After the close on Thursday, the Federal Reserve announced the second stage results of its annual stress tests on the country's 18 largest banks. This is part of the Fed's Comprehensive Capital Analysis and Review tests, or commonly referred to as CCAR, which determine how much excess capital the banks are allowed to return to shareholders. In positive news, all 18 banks that were rigorously tested received passing grades, and that list includes three AAP names: Citigroup (C) , JP Morgan (JPM) , and Goldman Sachs (GS) . With the Fed's permission, the banks are then allowed to announce brand new capital return programs that will be initiated over the next four quarters, and many of these announcements were made Thursday after the closing bell.
Let's jump right into the good stuff, the new capital return programs.
Citigroup modestly increased its quarterly dividend payment to $0.51 from $0.45 which is good for a 13% increase. Using Citigroup's closing price as of June 27th, the forward dividend yield will be pushed up to 2.99% from 2.64%. On the share repurchase side, the company announced a new program worth up to $17.5 billion over the next four quarters. In total, Citigroup's planned capital actions over the next four quarters will be worth $21.5 billion, and that's slightly down from 2018's $22 billion announcement but is somewhat expected considering the massive amount of total capital Citigroup has returned over the past few years. As evidence that Citigroup has delivered according to plan, this capital return announcement successfully achieves management's 2017 Investor Day goal of returning at least $60 billion in capital to shareholders across three consecutive CCAR cycles
JP Morgan increased its per share quarterly dividend payment to $0.90 from $0.80 representing an increase of about 12.5%. That percent change was well below the 43% increase JP Morgan announced following 2018's CCAR, but this low-single digit trajectory puts dividends back on the same track as what management announced in 2017. Using JP Morgan's closing price as of June 27th, the forward dividend yield will be pushed up to 3.31% from 2.94%. On the share repurchase side, the company announced a new program worth up to $29.4 billion over the next four quarters. That's a major step up from last year's buyback announcement worth $20.7 billion and it should provide plenty of support underneath. Now we must mention that JP Morgan needed to take a mulligan with its capital return program and it had to be revised to gain the Fed's approval, but this is probably a function of JP Morgan wanting to return more excess capital to shareholders because its "fortress" balance sheet is top of class.

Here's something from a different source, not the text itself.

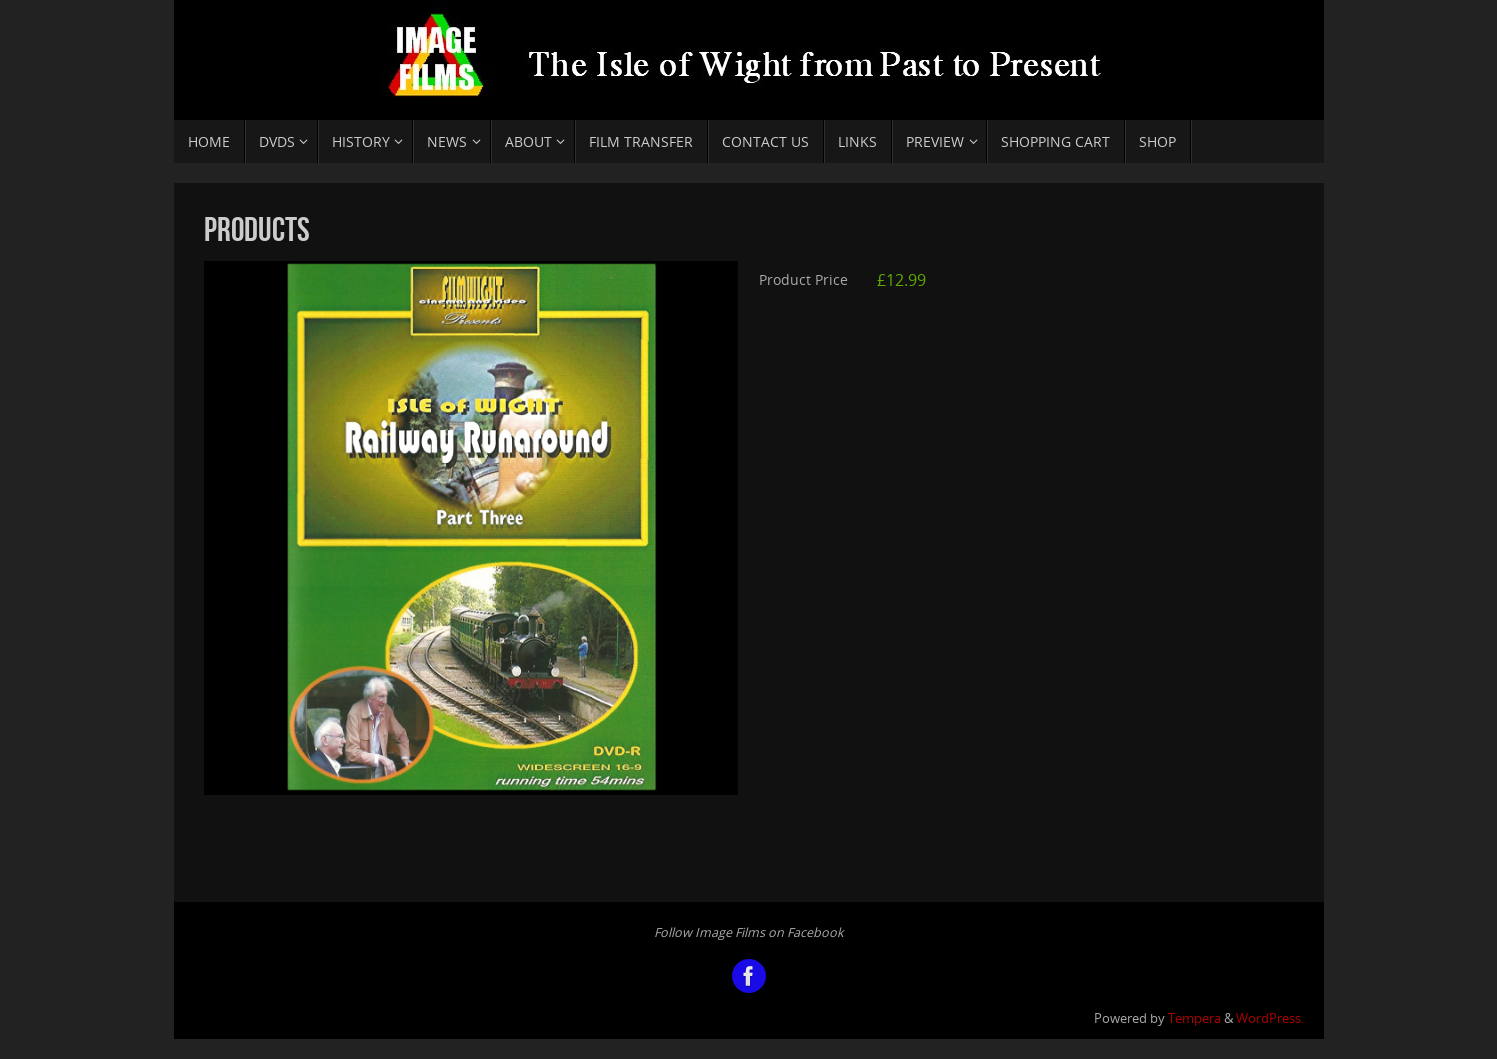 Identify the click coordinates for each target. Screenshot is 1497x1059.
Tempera (1194, 1018)
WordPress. (1270, 1018)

Last but certainly not least, Goldman Sachs. Before getting into this year's outcome, let's remember that in 2018 the Fed limited Goldman in how much capital they could deliver to shareholders. It appears that CEO David Solomon and team have made quick work in improving the financial status of the firm because this restriction was not the case this year. Goldman Sachs meaningfully increased its quarterly dividend payment per share to $1.25 from $0.85. That's a whopping 47% increase. Using Goldman Sachs' closing price of as of June 27th, the forward dividend yield will be pushed up to a respectable 2.51% from 1.71%. On the share repurchase side, the company announced a new program worth up to $7 billion over the next four quarters and that is $2 billion more than what Goldman announced following the 2018 CCAR. In total, Goldman Sachs' planned capital actions over the next four quarters will be worth $8.8 billion, trouncing last year's announced total return of $6.3 billion. This total payout increase should reduce concerns over the capital reserves needed in relation to potential 1MDB litigation
As we have mentioned before in our Alerts, we view a positive CCAR result as a mini catalyst for the country's biggest banks. Not only does a successful outcome prove that the firms can withstand economic shock and duress, but the dividend boosts make their respective yields more competitive and attractive in a low Treasury yield environment. Combining buybacks and dividends, you won't find a sector with a larger all-in cash yield than the banks, and the group is expected to trade higher at Friday's open.